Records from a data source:
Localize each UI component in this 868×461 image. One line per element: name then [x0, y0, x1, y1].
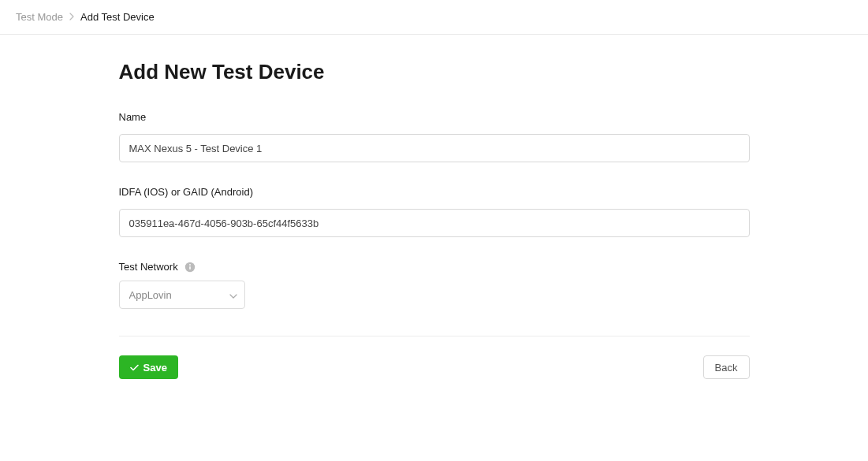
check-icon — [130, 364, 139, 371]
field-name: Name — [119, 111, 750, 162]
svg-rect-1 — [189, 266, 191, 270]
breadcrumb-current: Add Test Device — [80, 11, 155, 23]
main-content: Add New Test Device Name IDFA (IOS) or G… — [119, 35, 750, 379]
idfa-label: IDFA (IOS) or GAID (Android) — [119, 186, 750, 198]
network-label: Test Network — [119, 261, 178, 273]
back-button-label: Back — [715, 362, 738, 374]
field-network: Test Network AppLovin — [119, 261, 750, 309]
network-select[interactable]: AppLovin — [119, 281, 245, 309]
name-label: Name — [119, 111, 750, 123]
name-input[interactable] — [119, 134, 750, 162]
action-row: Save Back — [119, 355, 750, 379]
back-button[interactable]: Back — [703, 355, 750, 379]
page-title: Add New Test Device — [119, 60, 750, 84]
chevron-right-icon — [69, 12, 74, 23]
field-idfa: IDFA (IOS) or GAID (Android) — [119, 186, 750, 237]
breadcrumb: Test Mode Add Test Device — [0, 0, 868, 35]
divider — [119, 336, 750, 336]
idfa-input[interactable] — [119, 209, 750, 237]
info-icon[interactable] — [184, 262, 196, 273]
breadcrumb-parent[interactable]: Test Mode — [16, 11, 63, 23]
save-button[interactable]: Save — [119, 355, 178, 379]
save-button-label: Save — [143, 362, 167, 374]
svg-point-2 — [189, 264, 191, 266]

* * *

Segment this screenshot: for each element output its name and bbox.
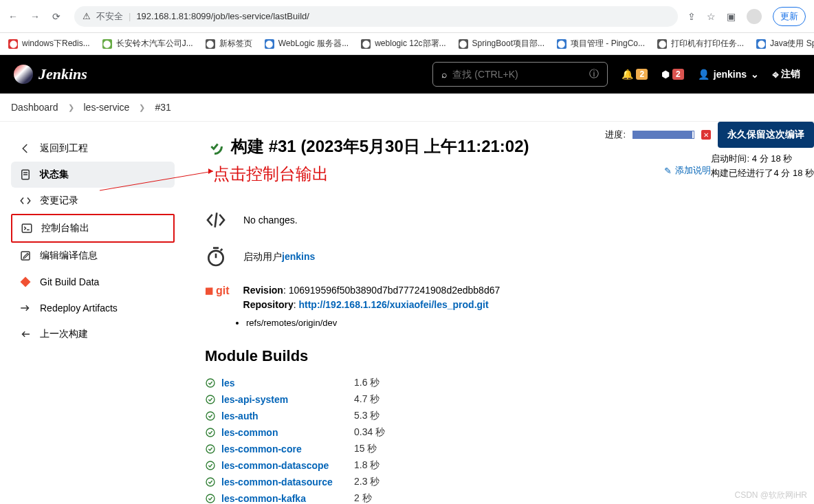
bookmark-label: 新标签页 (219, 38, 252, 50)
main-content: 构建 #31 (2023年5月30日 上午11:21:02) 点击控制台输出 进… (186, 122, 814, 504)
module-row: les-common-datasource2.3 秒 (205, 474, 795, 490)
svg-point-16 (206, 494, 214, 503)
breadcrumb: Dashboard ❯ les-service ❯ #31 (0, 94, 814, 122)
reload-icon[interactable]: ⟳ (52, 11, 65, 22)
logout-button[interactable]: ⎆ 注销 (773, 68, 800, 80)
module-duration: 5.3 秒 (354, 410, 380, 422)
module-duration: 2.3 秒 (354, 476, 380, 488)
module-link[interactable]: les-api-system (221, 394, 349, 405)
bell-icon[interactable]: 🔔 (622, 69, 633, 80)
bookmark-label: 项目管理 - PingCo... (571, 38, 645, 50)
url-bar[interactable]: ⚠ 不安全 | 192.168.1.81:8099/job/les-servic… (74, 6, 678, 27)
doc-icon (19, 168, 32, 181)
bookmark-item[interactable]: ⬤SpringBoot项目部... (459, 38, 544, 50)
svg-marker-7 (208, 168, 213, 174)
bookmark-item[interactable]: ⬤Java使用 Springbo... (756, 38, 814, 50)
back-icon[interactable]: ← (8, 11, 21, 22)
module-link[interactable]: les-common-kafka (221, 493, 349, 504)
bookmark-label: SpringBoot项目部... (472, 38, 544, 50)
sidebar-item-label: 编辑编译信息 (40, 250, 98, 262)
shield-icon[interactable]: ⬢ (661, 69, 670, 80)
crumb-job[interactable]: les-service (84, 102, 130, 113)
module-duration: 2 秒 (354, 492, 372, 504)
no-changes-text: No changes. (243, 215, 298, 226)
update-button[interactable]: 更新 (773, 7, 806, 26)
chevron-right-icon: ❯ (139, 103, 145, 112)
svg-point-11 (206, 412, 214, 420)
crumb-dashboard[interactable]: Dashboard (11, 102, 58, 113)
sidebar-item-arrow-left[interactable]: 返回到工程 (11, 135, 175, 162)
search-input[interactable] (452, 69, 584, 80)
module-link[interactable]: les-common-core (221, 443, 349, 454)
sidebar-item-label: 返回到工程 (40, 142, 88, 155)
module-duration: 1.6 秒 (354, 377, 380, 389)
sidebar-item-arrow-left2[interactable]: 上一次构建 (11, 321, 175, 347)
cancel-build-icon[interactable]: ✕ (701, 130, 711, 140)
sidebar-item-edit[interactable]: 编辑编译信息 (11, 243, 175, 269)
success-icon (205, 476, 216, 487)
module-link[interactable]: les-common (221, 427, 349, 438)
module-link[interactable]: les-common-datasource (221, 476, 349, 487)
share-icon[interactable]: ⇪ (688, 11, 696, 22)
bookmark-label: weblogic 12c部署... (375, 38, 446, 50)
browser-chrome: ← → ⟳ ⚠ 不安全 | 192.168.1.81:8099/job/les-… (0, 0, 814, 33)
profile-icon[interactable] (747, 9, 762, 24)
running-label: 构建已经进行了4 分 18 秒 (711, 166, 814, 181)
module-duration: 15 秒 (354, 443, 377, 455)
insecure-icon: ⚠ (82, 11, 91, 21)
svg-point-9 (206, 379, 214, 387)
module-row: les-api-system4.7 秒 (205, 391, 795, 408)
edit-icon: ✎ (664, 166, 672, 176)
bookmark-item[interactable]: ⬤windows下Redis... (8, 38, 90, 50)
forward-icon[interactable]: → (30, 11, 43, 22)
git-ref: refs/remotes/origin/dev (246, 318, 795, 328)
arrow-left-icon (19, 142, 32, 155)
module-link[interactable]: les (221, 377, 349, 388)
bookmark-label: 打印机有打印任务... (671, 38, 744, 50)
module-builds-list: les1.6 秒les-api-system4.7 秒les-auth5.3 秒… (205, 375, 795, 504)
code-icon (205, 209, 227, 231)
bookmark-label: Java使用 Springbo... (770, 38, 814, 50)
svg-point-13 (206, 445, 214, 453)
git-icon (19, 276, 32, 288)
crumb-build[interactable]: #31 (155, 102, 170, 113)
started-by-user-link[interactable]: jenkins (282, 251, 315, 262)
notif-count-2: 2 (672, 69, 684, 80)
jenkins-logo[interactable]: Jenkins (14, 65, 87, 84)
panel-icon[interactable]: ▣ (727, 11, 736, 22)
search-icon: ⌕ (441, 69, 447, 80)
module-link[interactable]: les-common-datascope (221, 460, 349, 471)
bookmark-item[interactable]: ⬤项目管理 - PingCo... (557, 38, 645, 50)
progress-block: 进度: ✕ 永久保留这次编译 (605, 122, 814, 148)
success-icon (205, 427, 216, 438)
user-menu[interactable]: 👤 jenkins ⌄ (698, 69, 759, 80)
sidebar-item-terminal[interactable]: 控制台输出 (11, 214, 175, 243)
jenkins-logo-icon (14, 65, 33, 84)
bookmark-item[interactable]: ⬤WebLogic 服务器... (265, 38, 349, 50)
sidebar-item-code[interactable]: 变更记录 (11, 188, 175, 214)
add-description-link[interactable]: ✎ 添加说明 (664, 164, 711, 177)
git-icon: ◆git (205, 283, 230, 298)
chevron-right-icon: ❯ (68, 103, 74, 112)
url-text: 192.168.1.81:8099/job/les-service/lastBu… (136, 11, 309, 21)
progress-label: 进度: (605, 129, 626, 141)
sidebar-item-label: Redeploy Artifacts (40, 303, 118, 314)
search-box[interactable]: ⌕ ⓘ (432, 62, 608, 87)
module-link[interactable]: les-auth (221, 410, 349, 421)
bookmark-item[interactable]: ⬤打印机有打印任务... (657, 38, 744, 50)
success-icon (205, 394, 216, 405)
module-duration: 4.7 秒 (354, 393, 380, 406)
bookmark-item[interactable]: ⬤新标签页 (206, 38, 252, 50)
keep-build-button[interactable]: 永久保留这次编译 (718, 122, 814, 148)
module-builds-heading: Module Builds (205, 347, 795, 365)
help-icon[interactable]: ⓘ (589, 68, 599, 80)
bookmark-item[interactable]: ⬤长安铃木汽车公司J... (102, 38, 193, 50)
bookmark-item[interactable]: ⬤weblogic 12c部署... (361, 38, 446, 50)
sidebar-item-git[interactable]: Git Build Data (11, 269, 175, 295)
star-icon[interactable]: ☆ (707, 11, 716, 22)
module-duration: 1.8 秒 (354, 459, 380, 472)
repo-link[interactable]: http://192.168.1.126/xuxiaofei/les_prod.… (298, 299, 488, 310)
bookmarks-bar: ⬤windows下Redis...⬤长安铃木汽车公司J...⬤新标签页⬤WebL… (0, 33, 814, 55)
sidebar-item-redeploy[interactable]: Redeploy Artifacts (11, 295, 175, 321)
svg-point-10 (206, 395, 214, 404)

■ Exercise ■
Scan the entries above for the string "项目管理" and copy each line that contains it.

■ Answer to this problem ■
bookmark-label: 项目管理 - PingCo... (571, 38, 645, 50)
bookmark-item[interactable]: ⬤项目管理 - PingCo... (557, 38, 645, 50)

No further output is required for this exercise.